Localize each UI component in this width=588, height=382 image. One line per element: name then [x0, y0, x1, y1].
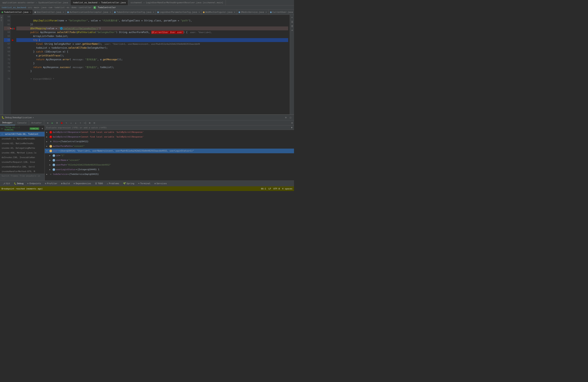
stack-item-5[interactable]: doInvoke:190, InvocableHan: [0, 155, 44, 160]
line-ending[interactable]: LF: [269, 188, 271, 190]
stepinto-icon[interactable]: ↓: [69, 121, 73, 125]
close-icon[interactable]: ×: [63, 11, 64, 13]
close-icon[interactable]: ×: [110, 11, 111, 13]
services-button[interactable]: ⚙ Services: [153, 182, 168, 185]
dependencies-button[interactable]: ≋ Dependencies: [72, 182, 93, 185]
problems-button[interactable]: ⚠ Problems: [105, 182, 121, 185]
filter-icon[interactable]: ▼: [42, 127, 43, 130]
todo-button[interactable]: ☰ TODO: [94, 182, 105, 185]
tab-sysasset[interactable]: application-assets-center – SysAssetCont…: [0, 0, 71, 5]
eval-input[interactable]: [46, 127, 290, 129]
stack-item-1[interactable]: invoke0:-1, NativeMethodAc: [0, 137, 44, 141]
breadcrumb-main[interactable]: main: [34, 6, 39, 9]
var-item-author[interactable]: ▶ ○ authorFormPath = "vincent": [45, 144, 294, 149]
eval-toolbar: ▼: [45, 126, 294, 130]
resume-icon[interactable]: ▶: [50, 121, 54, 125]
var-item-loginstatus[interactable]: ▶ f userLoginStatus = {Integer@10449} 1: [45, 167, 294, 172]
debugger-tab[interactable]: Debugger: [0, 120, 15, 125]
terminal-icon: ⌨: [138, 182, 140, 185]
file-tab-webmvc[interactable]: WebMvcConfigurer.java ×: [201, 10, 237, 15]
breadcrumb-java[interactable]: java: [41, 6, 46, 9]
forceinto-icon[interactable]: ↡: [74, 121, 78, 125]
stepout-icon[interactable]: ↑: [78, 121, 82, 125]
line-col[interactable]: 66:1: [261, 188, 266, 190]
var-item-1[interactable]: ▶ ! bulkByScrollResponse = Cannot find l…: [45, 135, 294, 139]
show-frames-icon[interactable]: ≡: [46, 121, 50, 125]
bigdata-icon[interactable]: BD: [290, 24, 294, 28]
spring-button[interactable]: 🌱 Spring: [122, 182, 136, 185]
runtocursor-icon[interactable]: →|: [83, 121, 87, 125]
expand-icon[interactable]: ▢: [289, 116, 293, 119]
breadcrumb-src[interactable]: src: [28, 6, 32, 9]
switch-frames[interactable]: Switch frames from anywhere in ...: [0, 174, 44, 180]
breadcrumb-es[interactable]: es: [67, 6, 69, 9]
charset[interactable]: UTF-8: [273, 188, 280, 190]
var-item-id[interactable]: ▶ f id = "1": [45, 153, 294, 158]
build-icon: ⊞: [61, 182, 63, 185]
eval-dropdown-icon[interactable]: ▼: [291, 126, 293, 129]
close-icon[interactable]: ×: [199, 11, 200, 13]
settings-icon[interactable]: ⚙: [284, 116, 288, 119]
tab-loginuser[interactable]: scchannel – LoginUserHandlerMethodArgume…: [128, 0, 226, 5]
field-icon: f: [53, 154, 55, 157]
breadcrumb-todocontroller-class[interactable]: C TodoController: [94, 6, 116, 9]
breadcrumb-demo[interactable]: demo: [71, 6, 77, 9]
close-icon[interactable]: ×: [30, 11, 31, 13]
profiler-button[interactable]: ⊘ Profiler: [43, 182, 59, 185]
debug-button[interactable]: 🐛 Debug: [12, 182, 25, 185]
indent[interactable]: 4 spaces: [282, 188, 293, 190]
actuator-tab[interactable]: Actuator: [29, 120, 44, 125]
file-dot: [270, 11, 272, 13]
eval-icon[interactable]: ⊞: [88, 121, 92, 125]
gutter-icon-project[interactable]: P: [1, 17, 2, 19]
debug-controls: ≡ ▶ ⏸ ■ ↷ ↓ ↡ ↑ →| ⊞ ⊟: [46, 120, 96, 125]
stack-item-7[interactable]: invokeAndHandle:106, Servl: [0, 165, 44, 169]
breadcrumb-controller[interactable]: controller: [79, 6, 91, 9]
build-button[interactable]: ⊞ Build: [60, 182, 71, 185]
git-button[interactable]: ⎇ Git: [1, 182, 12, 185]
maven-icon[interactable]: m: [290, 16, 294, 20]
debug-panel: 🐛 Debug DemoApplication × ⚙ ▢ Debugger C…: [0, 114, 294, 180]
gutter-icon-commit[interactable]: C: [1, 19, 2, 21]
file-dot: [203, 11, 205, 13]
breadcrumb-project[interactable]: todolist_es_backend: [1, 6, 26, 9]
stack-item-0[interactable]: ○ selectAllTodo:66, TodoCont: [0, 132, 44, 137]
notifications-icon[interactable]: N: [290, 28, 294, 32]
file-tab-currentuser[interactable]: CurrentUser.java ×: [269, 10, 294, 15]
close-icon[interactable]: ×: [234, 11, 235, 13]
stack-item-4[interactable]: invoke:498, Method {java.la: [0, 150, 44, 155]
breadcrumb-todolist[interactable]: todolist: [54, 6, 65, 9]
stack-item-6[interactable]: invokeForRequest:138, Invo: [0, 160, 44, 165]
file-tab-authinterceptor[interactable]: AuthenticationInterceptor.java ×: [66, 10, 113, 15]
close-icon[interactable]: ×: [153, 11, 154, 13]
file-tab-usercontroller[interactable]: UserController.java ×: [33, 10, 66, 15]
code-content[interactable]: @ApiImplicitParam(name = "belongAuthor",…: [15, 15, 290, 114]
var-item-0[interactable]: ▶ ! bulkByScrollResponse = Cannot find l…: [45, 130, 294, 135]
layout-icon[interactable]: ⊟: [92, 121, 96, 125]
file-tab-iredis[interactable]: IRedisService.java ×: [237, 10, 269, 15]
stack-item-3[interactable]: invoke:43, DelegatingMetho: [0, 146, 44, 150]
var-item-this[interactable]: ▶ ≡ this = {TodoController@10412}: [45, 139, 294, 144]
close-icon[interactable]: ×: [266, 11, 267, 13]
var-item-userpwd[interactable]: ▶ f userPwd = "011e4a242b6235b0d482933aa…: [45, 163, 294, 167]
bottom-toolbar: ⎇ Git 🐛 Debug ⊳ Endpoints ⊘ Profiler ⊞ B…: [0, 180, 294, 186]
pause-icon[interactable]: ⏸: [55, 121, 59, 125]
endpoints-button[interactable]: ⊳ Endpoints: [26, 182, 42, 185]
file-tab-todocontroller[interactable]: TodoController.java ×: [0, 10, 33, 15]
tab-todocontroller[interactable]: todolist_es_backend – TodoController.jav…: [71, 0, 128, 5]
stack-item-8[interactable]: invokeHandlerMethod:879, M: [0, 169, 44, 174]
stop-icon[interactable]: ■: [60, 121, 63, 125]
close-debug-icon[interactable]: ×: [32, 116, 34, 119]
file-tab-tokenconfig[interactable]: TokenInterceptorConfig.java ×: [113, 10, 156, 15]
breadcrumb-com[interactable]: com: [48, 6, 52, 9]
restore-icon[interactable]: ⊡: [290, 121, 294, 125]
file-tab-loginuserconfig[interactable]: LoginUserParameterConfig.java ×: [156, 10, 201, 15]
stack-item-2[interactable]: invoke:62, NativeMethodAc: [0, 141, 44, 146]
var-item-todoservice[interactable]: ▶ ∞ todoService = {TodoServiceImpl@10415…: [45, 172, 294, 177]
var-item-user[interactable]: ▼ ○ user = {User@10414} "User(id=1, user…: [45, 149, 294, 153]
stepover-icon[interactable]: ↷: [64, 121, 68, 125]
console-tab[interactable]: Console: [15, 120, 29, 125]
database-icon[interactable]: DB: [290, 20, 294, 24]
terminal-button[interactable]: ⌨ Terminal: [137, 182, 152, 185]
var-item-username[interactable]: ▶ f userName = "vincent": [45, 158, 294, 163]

┄┄┄┄┄┄┄┄┄┄

> _Exercise objective_
Your job is to transcribe the records exactly and in full. Pictures are not part of the copy.

> _Written solution_
Localize each UI component in this width=588, height=382 image. One line per element: name then [x0, y0, x1, y1].
stack-item-5[interactable]: doInvoke:190, InvocableHan: [0, 155, 44, 160]
line-ending[interactable]: LF: [269, 188, 271, 190]
stepinto-icon[interactable]: ↓: [69, 121, 73, 125]
close-icon[interactable]: ×: [63, 11, 64, 13]
close-icon[interactable]: ×: [110, 11, 111, 13]
services-button[interactable]: ⚙ Services: [153, 182, 168, 185]
dependencies-button[interactable]: ≋ Dependencies: [72, 182, 93, 185]
problems-button[interactable]: ⚠ Problems: [105, 182, 121, 185]
filter-icon[interactable]: ▼: [42, 127, 43, 130]
todo-button[interactable]: ☰ TODO: [94, 182, 105, 185]
tab-sysasset[interactable]: application-assets-center – SysAssetCont…: [0, 0, 71, 5]
eval-input[interactable]: [46, 127, 290, 129]
stack-item-1[interactable]: invoke0:-1, NativeMethodAc: [0, 137, 44, 141]
breadcrumb-main[interactable]: main: [34, 6, 39, 9]
var-item-author[interactable]: ▶ ○ authorFormPath = "vincent": [45, 144, 294, 149]
eval-toolbar: ▼: [45, 126, 294, 130]
resume-icon[interactable]: ▶: [50, 121, 54, 125]
var-item-loginstatus[interactable]: ▶ f userLoginStatus = {Integer@10449} 1: [45, 167, 294, 172]
debugger-tab[interactable]: Debugger: [0, 120, 15, 125]
terminal-icon: ⌨: [138, 182, 140, 185]
file-tab-webmvc[interactable]: WebMvcConfigurer.java ×: [201, 10, 237, 15]
breadcrumb-java[interactable]: java: [41, 6, 46, 9]
forceinto-icon[interactable]: ↡: [74, 121, 78, 125]
stepout-icon[interactable]: ↑: [78, 121, 82, 125]
line-col[interactable]: 66:1: [261, 188, 266, 190]
var-item-1[interactable]: ▶ ! bulkByScrollResponse = Cannot find l…: [45, 135, 294, 139]
show-frames-icon[interactable]: ≡: [46, 121, 50, 125]
bigdata-icon[interactable]: BD: [290, 24, 294, 28]
spring-button[interactable]: 🌱 Spring: [122, 182, 136, 185]
runtocursor-icon[interactable]: →|: [83, 121, 87, 125]
expand-icon[interactable]: ▢: [289, 116, 293, 119]
breadcrumb-src[interactable]: src: [28, 6, 32, 9]
switch-frames[interactable]: Switch frames from anywhere in ...: [0, 174, 44, 180]
breadcrumb-es[interactable]: es: [67, 6, 69, 9]
charset[interactable]: UTF-8: [273, 188, 280, 190]
var-item-id[interactable]: ▶ f id = "1": [45, 153, 294, 158]
build-icon: ⊞: [61, 182, 63, 185]
eval-dropdown-icon[interactable]: ▼: [291, 126, 293, 129]
close-icon[interactable]: ×: [199, 11, 200, 13]
settings-icon[interactable]: ⚙: [284, 116, 288, 119]
tab-loginuser[interactable]: scchannel – LoginUserHandlerMethodArgume…: [128, 0, 226, 5]
field-icon: f: [53, 154, 55, 157]
breadcrumb-todocontroller-class[interactable]: C TodoController: [94, 6, 116, 9]
breadcrumb-demo[interactable]: demo: [71, 6, 77, 9]
close-icon[interactable]: ×: [30, 11, 31, 13]
profiler-button[interactable]: ⊘ Profiler: [43, 182, 59, 185]
debug-button[interactable]: 🐛 Debug: [12, 182, 25, 185]
indent[interactable]: 4 spaces: [282, 188, 293, 190]
actuator-tab[interactable]: Actuator: [29, 120, 44, 125]
file-dot: [270, 11, 272, 13]
eval-icon[interactable]: ⊞: [88, 121, 92, 125]
gutter-icon-project[interactable]: P: [1, 17, 2, 19]
debug-controls: ≡ ▶ ⏸ ■ ↷ ↓ ↡ ↑ →| ⊞ ⊟: [46, 120, 96, 125]
stack-item-7[interactable]: invokeAndHandle:106, Servl: [0, 165, 44, 169]
breadcrumb-controller[interactable]: controller: [79, 6, 91, 9]
build-button[interactable]: ⊞ Build: [60, 182, 71, 185]
git-button[interactable]: ⎇ Git: [1, 182, 12, 185]
maven-icon[interactable]: m: [290, 16, 294, 20]
debug-panel: 🐛 Debug DemoApplication × ⚙ ▢ Debugger C…: [0, 114, 294, 180]
gutter-icon-commit[interactable]: C: [1, 19, 2, 21]
file-dot: [203, 11, 205, 13]
breadcrumb-project[interactable]: todolist_es_backend: [1, 6, 26, 9]
stack-item-0[interactable]: ○ selectAllTodo:66, TodoCont: [0, 132, 44, 137]
notifications-icon[interactable]: N: [290, 28, 294, 32]
file-tab-currentuser[interactable]: CurrentUser.java ×: [269, 10, 294, 15]
close-icon[interactable]: ×: [234, 11, 235, 13]
stack-item-4[interactable]: invoke:498, Method {java.la: [0, 150, 44, 155]
breadcrumb-todolist[interactable]: todolist: [54, 6, 65, 9]
stack-item-6[interactable]: invokeForRequest:138, Invo: [0, 160, 44, 165]
file-tab-authinterceptor[interactable]: AuthenticationInterceptor.java ×: [66, 10, 113, 15]
close-icon[interactable]: ×: [153, 11, 154, 13]
file-tab-usercontroller[interactable]: UserController.java ×: [33, 10, 66, 15]
code-content[interactable]: @ApiImplicitParam(name = "belongAuthor",…: [15, 15, 290, 114]
var-item-0[interactable]: ▶ ! bulkByScrollResponse = Cannot find l…: [45, 130, 294, 135]
layout-icon[interactable]: ⊟: [92, 121, 96, 125]
file-tab-iredis[interactable]: IRedisService.java ×: [237, 10, 269, 15]
stack-item-3[interactable]: invoke:43, DelegatingMetho: [0, 146, 44, 150]
var-item-this[interactable]: ▶ ≡ this = {TodoController@10412}: [45, 139, 294, 144]
close-icon[interactable]: ×: [266, 11, 267, 13]
var-item-userpwd[interactable]: ▶ f userPwd = "011e4a242b6235b0d482933aa…: [45, 163, 294, 167]
bottom-toolbar: ⎇ Git 🐛 Debug ⊳ Endpoints ⊘ Profiler ⊞ B…: [0, 180, 294, 186]
pause-icon[interactable]: ⏸: [55, 121, 59, 125]
endpoints-button[interactable]: ⊳ Endpoints: [26, 182, 42, 185]
file-tab-todocontroller[interactable]: TodoController.java ×: [0, 10, 33, 15]
tab-todocontroller[interactable]: todolist_es_backend – TodoController.jav…: [71, 0, 128, 5]
stack-item-8[interactable]: invokeHandlerMethod:879, M: [0, 169, 44, 174]
stop-icon[interactable]: ■: [60, 121, 63, 125]
close-debug-icon[interactable]: ×: [32, 116, 34, 119]
file-tab-tokenconfig[interactable]: TokenInterceptorConfig.java ×: [113, 10, 156, 15]
breadcrumb-com[interactable]: com: [48, 6, 52, 9]
restore-icon[interactable]: ⊡: [290, 121, 294, 125]
file-tab-loginuserconfig[interactable]: LoginUserParameterConfig.java ×: [156, 10, 201, 15]
stack-item-2[interactable]: invoke:62, NativeMethodAc: [0, 141, 44, 146]
var-item-todoservice[interactable]: ▶ ∞ todoService = {TodoServiceImpl@10415…: [45, 172, 294, 177]
var-item-user[interactable]: ▼ ○ user = {User@10414} "User(id=1, user…: [45, 149, 294, 153]
stepover-icon[interactable]: ↷: [64, 121, 68, 125]
console-tab[interactable]: Console: [15, 120, 29, 125]
database-icon[interactable]: DB: [290, 20, 294, 24]
terminal-button[interactable]: ⌨ Terminal: [137, 182, 152, 185]
var-item-username[interactable]: ▶ f userName = "vincent": [45, 158, 294, 163]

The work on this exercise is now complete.